A fight is serious business, and a fighting cat will try to stay as far away from its opponent as possible. The closer they are to each other, the greater the chance of getting hurt. If physical contact does occur, claws will be out and teeth will be bared – at that point, it’s no holds barred.
Because part of what makes play fun is the physical contact, cats at play are more likely to spend their time rolling around with each other. They may still begin the session with a brief staredown and take turns stalking each other, but they’ll tend to remain close together much of the time. If they’re not actively wrestling, they’ll at least be close enough to swat at each other (claws sheathed, of course) or pounce on top of one another.
In a cat fight, there are no turns: if you have an opportunity to strike, you take it. The fight may not be evenly matched, and one cat may take on the role of aggressor, chasing and cornering its opponent. If one cat seems to be taking a bigger beating than the other, it’s likely a real fight.
Playing cats seem to have a greater concept of fairness. One may have the upper hand for a round or two, but will then let the other cat take charge. If they engage in a chase, they’ll take turns pursuing one another, rather than one cat continually running for its life from the other.
A fight may also be balanced in this way if the cats are equally skilled, but if they appear to willingly switch off roles, it’s just playtime.

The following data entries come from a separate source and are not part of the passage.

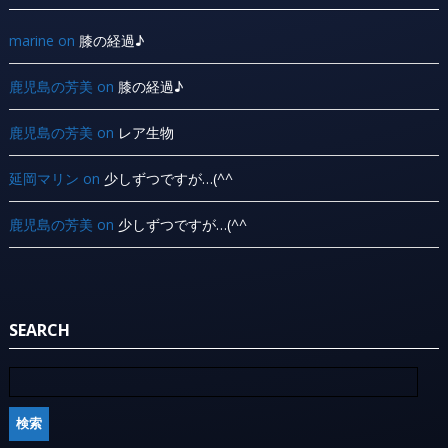
marine
on
膝の経過♪
鹿児島の芳美
on
膝の経過♪
鹿児島の芳美
on
レア生物
延岡マリン
on
少しずつですが…(^^ ゞ
鹿児島の芳美
on
少しずつですが…(^^ ゞ
SEARCH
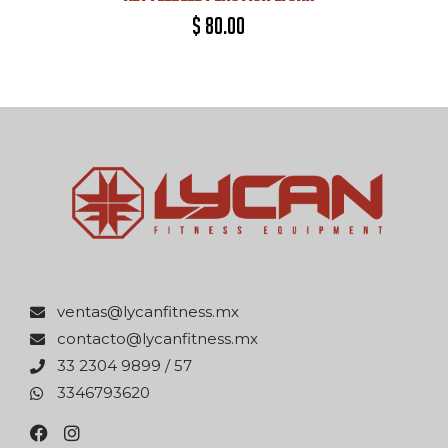
$
80.00
xm.ssentifnacyl@satnev
xm.ssentifnacyl@otcatnoc
75 / 9989 4032 33
0263976433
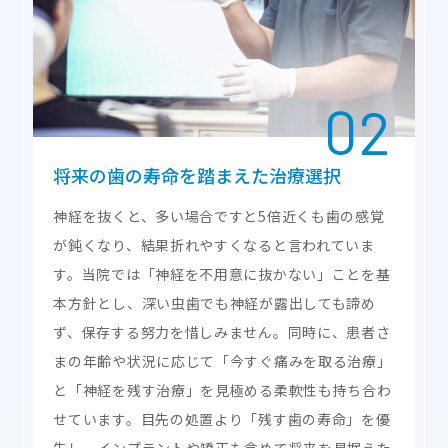
将来の歯の寿命を
踏まえた治療選択
神経を抜くと、多い場合ですと5倍近くも歯の感覚
が鈍くなり、結果折れやすくなると言われていま
す。当院では「神経を不用意に抜かない」ことを基
本方針とし、深い虫歯でも神経が露出しても諦め
ず、保存する努力を惜しみません。同時に、患者さ
まの年齢や状況に応じて「今すぐ痛みを取る治療」
と「神経を残す治療」を見極める柔軟性も持ち合わ
せています。目先の処置より「残す歯の寿命」を優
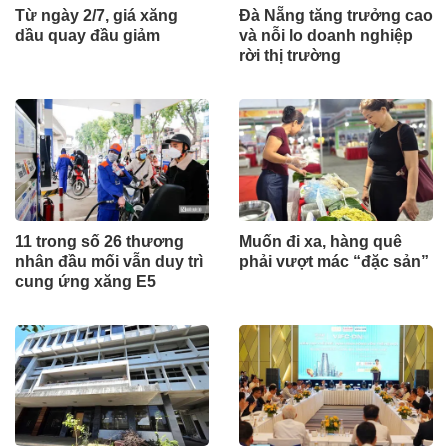
Từ ngày 2/7, giá xăng
Đà Nẵng tăng trưởng cao
dầu quay đầu giảm
và nỗi lo doanh nghiệp
rời thị trường
11 trong số 26 thương
Muốn đi xa, hàng quê
nhân đầu mối vẫn duy trì
phải vượt mác “đặc sản”
cung ứng xăng E5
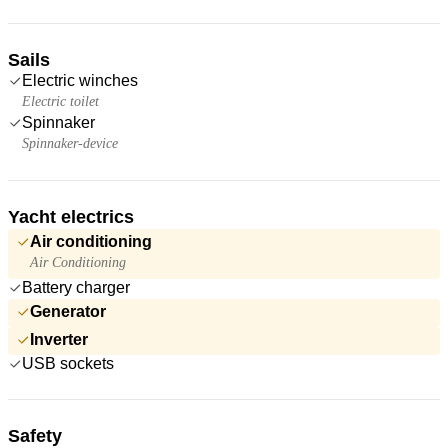
Sails
Electric winches
Electric toilet
Spinnaker
Spinnaker-device
Yacht electrics
Air conditioning
Air Conditioning
Battery charger
Generator
Inverter
USB sockets
Safety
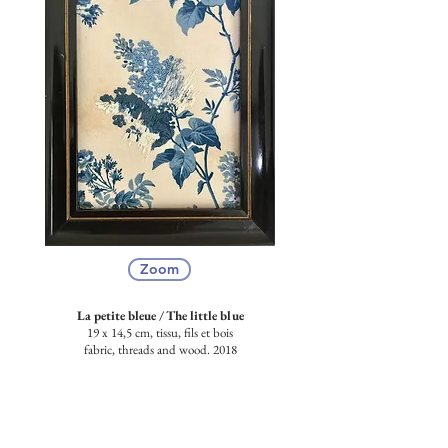
Zoom
La petite bleue /
The little blue
19 x 14,5 cm, tissu, fils et bois
fabric, threads and wood. 2018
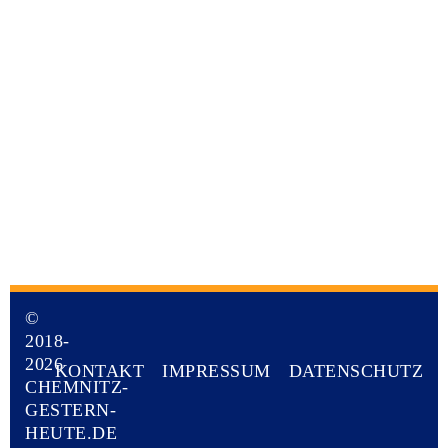
©
2018-
2026
KONTAKT
IMPRESSUM
DATENSCHUTZ
CHEMNITZ-
GESTERN-
HEUTE.DE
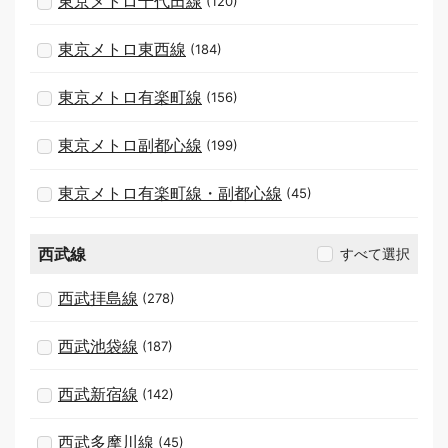
東京メトロ千代田線
(120)
東京メトロ東西線
(184)
東京メトロ有楽町線
(156)
東京メトロ副都心線
(199)
東京メトロ有楽町線・副都心線
(45)
西武線
すべて選択
西武拝島線
(278)
西武池袋線
(187)
西武新宿線
(142)
西武多摩川線
(45)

Fighting Words: Vocalizing Intent
The Sounds of Play
Cats at play tend to be quieter than cats at war. They may meow here and there or even purr a little, especially during the rest periods they take in between rounds, but for the most part they’re surprisingly silent except for the thuds of their bodies and paws on the floor.
You may hear a hiss or two during play, and if you do it’s probably a good idea to keep an eye on the cats for a bit, but it’s not necessarily an indicator of a fight. Sometimes roughhousing gets, well, rough, and claws may be inadvertently extended or mouthing may get too toothy. When this happens, the other cat will usually respond with a hiss as a warning to tone it down a bit.

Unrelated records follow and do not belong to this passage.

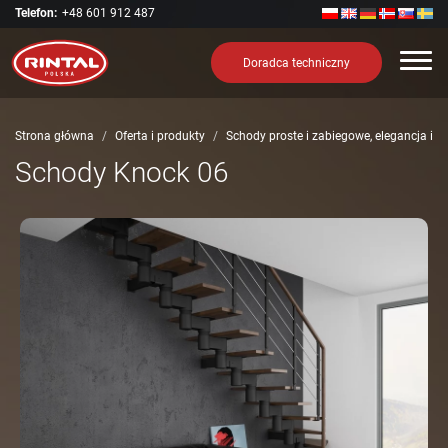
Telefon:
+48 601 912 487
Nawi
Doradca techniczny
Strona główna
Oferta i produkty
Schody proste i zabiegowe, elegancja i 
Schody Knock 06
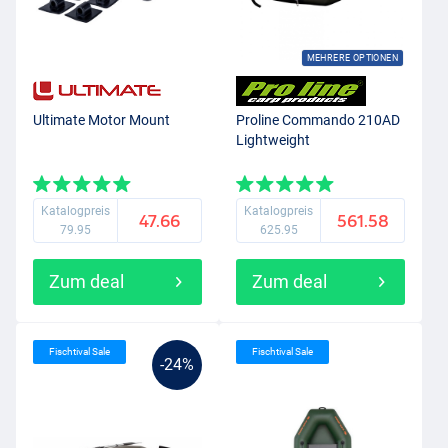
MEHRERE OPTIONEN
Ultimate Motor Mount
Proline Commando 210AD
Lightweight
Katalogpreis
Katalogpreis
47.66
561.58
79.95
625.95
Zum deal
Zum deal
Fischtival Sale
Fischtival Sale
-24%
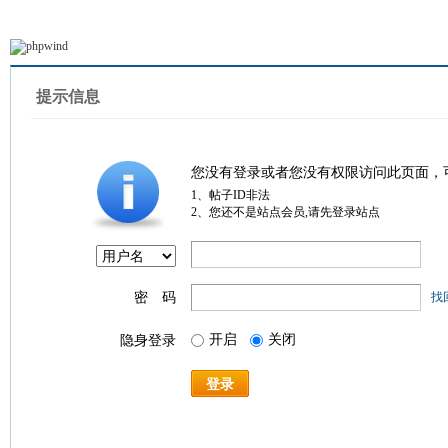
提示信息
您没有登录或者您没有权限访问此页面，
1、帖子ID非法
2、您还不是站点会员,请先登录站点
密 码
找
开启
关闭
隐身登录
登录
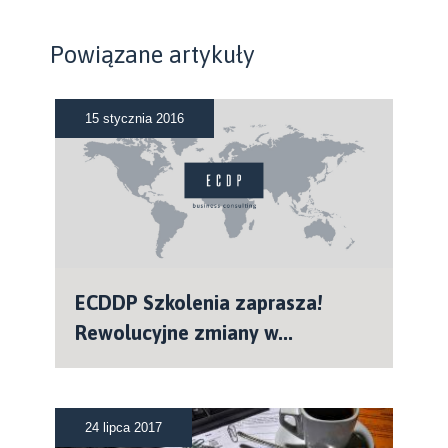
Powiązane artykuły
15 stycznia 2016
ECDDP Szkolenia zaprasza!
Rewolucyjne zmiany w...
24 lipca 2017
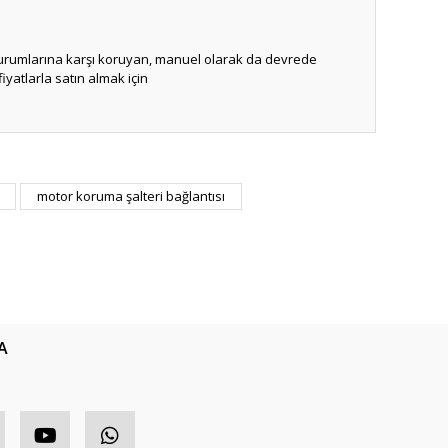
 durumlarına karşı koruyan, manuel olarak da devrede
yatlarla satın almak için
ıza iletebilirsiniz.
motor koruma şalteri bağlantısı
A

Usually the other cat will take the hint and back off a bit, perhaps letting its partner be the dominant one instead or switching from wrestling to chasing or stalking. In the event that it ignores the hiss and continues being rough, playtime may give way to a real fight.
Going Down Screaming
Fights, on the other hand, can get very noisy indeed. They often start off with hisses and low growls in the standoff phase, then devolve into yowls and screeches when contact is made. If there’s a lot of vocalizing, it’s probably going to get ugly – that is, if it hasn’t already.

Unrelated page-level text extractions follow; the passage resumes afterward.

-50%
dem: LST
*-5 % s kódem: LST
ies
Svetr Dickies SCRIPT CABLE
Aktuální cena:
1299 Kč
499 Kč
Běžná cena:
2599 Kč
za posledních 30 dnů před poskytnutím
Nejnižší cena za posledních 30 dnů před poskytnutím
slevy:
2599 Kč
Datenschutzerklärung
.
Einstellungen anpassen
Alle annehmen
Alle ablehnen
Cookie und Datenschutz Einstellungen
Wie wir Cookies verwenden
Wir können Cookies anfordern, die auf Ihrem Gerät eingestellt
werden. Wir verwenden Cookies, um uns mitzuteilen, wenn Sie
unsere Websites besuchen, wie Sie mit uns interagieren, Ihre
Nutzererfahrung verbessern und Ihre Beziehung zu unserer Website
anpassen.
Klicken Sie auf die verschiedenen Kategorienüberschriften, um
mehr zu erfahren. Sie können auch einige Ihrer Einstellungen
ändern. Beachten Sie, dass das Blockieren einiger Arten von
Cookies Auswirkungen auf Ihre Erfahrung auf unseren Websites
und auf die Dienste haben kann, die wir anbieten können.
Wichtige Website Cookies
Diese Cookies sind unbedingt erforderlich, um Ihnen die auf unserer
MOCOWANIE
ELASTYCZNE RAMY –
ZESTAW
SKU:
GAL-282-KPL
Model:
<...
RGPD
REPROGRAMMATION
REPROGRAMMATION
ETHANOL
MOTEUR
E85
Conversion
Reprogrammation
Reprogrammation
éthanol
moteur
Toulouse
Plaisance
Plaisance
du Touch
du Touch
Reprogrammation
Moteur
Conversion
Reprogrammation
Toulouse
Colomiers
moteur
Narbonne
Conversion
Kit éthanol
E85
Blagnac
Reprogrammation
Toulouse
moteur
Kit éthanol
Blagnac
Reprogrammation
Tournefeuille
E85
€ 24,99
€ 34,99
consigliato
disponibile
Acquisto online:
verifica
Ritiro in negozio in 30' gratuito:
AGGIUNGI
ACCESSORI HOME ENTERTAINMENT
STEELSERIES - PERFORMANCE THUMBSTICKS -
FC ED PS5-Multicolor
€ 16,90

Breaking It Up: What to Do When Cats Fight
When you see cats fighting, you’ll probably feel compelled to intervene, but getting physically involved in a cat fight is a bad idea for many reasons. You’re a lot bigger and stronger than a cat, and if you’re moving with force there’s a good chance you could hurt one or both of the cats. With you in the mix, the cats could get confused and injure themselves (or you) unintentionally.
Intervening from a distance is the safest way to break up a cat fight. Try to distract one of the cats with food, treats or toys, or chase one into another room and shut the door. If the cats are already engaged in combat, throwing a towel or blanket over them will sometimes startle them enough that they disengage, allowing you to pick one up in the towel and move it to another room to calm down.
Sometimes the cats are so focused on their battle that no visual or tactile interventions will work. In this case, take advantage of their sensitive hearing by clapping or making another loud noise. This may alarm them enough that they instinctively run away, ending the fight.